Hmmm… it's runny, mildly sweet, has a fermented tang, possesses a typical Malaysia floral fragrance, not bad, but not as strong and exotic as I had expected of a honey that is supposed to surpass any grocery store honey in terms of health benefits and a product from the Giant Bees that has aged for three years…. These thoughts floated across my mind as I tried to make an appreciation of the 5ml of Malaysia's probably most famous wild rainforest raw honey.
I then got some sparkling water and ice in a glass and added a few teaspoons of the honey, and the result was spectacular! A very mild, cold beer! The Tualang honey must have fermented quite a bit!
Beekeepers risk their lives to harvest this medicinal honey from massive, parabolic-shaped honey combs built on top of Tualang trees which could measure as tall as 289 feet, warding off the menacing owners of the hives - the aggressive giant honey bees, Apis dorsata which are about twice the size of the European honey bees.
As we know, not all honeys are created equal. Highly prized, Tualang honey is used as a health tonic by the locals, and also as a medicine to heal wounds, skin infections, flu, and regulate blood sugar and lower blood pressure. It is believed that a tablespoon of regular honey is equivalent to a teaspoon of Tualang honey in terms of health benefits. It has also been discovered in research studies to:
1) be a potential supplement to cancer therapy (Apitherapy News, 2010)
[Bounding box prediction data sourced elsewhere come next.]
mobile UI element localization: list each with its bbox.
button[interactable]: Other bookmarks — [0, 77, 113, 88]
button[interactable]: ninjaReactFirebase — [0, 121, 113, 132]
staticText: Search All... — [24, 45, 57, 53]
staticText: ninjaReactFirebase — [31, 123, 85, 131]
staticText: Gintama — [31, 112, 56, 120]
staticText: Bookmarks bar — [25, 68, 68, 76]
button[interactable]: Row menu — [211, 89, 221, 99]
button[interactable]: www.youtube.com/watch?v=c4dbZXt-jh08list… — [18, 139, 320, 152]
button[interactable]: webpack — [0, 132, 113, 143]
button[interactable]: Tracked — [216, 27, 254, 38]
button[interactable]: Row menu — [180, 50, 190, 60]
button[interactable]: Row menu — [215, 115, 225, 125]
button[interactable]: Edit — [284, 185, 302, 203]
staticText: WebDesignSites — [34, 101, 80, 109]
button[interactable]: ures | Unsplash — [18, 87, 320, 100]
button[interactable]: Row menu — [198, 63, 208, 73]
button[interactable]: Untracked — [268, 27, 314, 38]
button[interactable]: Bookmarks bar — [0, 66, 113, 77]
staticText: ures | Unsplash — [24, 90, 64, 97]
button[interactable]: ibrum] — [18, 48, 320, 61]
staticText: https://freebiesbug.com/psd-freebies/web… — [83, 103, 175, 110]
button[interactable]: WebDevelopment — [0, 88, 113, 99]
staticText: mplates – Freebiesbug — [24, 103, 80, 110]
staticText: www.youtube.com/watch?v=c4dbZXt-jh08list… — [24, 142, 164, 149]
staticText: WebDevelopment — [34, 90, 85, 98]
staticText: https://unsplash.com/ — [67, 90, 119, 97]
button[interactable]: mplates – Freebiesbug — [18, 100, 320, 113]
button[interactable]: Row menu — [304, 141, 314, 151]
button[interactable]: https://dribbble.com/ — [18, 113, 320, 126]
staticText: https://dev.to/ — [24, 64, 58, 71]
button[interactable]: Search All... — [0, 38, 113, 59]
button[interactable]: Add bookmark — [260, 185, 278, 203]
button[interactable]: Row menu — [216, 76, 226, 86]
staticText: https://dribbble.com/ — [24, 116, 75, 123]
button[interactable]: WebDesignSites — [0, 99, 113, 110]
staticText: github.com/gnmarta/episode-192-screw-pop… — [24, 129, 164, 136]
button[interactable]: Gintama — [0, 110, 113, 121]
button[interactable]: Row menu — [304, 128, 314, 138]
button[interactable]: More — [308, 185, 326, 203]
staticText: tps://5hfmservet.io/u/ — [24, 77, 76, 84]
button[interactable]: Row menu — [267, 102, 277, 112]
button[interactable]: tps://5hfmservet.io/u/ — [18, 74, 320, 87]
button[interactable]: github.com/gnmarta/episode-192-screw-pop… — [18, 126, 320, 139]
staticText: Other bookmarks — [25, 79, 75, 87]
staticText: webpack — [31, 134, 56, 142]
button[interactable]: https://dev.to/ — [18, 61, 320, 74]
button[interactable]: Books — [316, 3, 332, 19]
2) possess antibacterial properties against wound and enteric microorganisms that are comparable to New Zealand's Manuka honey (BMC Complementary and Alternative Medicine, 2009)
3) have potential antileukemic effect on acute and chronic leukemia cell lines (BioMed Research International, 2015)
4) to be able to protect lungs, brain from effect of toxin (Oxidative Medicine and Cellular Longevity, 2017)
The jar (400ml) I sampled cost 120 Malaysian ringgit (approx. 30 USD). It's not the most expensive Tualang honey I have come across but whether it is worth the price is rather subjective and personal. It depends on too many factors, such as how much one believes in honey, how much one values it over other sugars, accessibility and affordability of medicinal honey, and how much one appreciates the bee's work to produce every single ounce of the golden liquid. As the seller explained, "This honey is very popular with singers…its very effective for soothing throat."